Silwood Park is the rural campus of Imperial College London, England. It is situated near the village of Sunninghill, near Ascot in Berkshire. Since 1986, there have been major developments on the site with four new college buildings. Adjacent to these buildings is the Technology Transfer Centre: a science park with units leased to commercial companies for research.
There are a number of the divisions of Faculty of Natural Sciences that have a presence on the campus. Additionally, Silwood Park is home to the NERC Centre for Population Biology (CPB), the International Pesticide Application Research Consortium (IPARC), and the Imperial College Reactor Centre.
Prior to World War II, Silwood Park was a private residence—the manor house of Sunninghill—then during the war, it became a convalescent home for airmen. The original manor at which Prince Arthur stayed in 1499 was known as Eastmore and was situated on the hill near Silwood Farm. In about 1788, Sir James Sibbald built a Georgian mansion on part of the present house and demolished the old "Eastmore"; he called it Selwood or Silwood Park. The name stems from the Old English for Sallow (Salix caprea Agg.) which presumably grew then along the banks of the streams that flow through the Park. The house was, in its turn, demolished, and the present mansion was completed in 1878.
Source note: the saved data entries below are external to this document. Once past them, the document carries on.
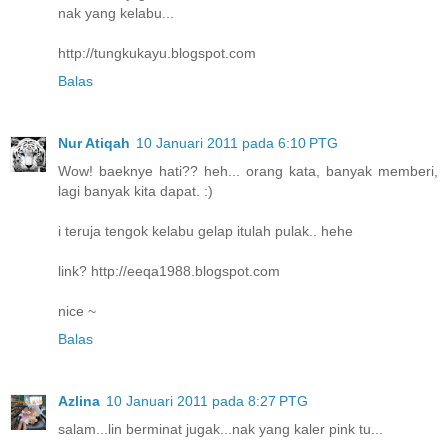
nak yang kelabu...
http://tungkukayu.blogspot.com
Balas
Nur Atiqah
10 Januari 2011 pada 6:10 PTG
Wow! baeknye hati?? heh... orang kata, banyak memberi,
lagi banyak kita dapat. :)
i teruja tengok kelabu gelap itulah pulak.. hehe
link? http://eeqa1988.blogspot.com
nice ~
Balas
Azlina
10 Januari 2011 pada 8:27 PTG
salam...lin berminat jugak...nak yang kaler pink tu...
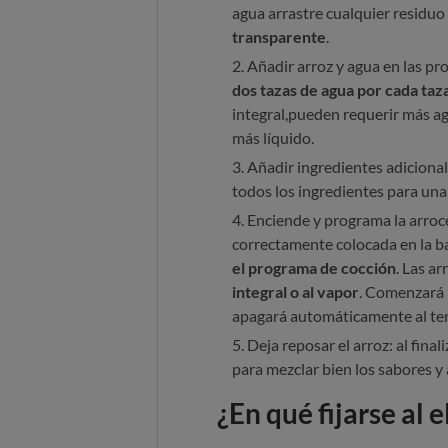
agua arrastre cualquier residuo 
transparente
.
Añadir arroz y agua en las pr
dos tazas de agua por cada taz
integral,pueden requerir más a
más líquido.
Añadir ingredientes adiciona
todos los ingredientes para una
Enciende y programa la arrocer
correctamente colocada en la b
el programa de cocción
. Las a
integral o al vapor
. Comenzará l
apagará automáticamente al te
Deja reposar el arroz: al finali
para mezclar bien los sabores y
¿En qué fijarse al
In 1947, Silwood Park was purchased by Imperial College for entomological research and field studies. Initially, pioneering developments in insect pest management took place, but more recently the emphasis has been on ecology and evolutionary biology. Staff and research students of the Zoology Department were the first college personnel at Silwood when the Field Station moved from Slough, but the department of Civil Engineering has used it since 1947 for courses in surveying. Botany and Meteorology started work there about thirty years ago and the nuclear reactor was opened in 1965. Over a thousand postgraduate students have been trained at Silwood since its establishment, about half of them taking PhDs. They have come from more than sixty countries, and Silwood-trained graduates have gone to almost every corner of the globe. There are over 200 graduate staff and students working there at any one time. Undergraduates from South Kensington attend for field courses and some final-year projects. In 1981, the departments of Zoology and Botany were merged to form the Department of Biology.